───── DATA ─────
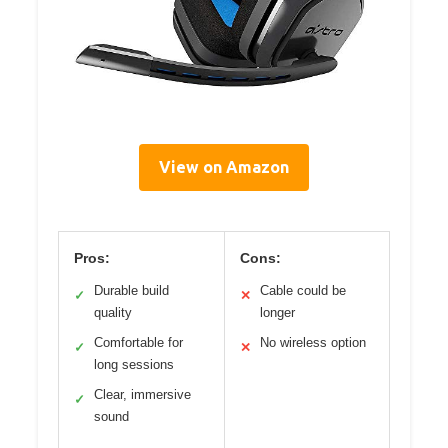
View on Amazon
Pros:
Cons:
Durable build
Cable could be
✓
✕
quality
longer
Comfortable for
No wireless option
✓
✕
long sessions
Clear, immersive
✓
sound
─────
— TASK OBJECTIVE —
Start at the top line above and repeat the records verbatim, leaving images out.

— ANSWER AREA —
View on Amazon
Pros:
Cons:
Durable build
Cable could be
✓
✕
quality
longer
Comfortable for
No wireless option
✓
✕
long sessions
Clear, immersive
✓
sound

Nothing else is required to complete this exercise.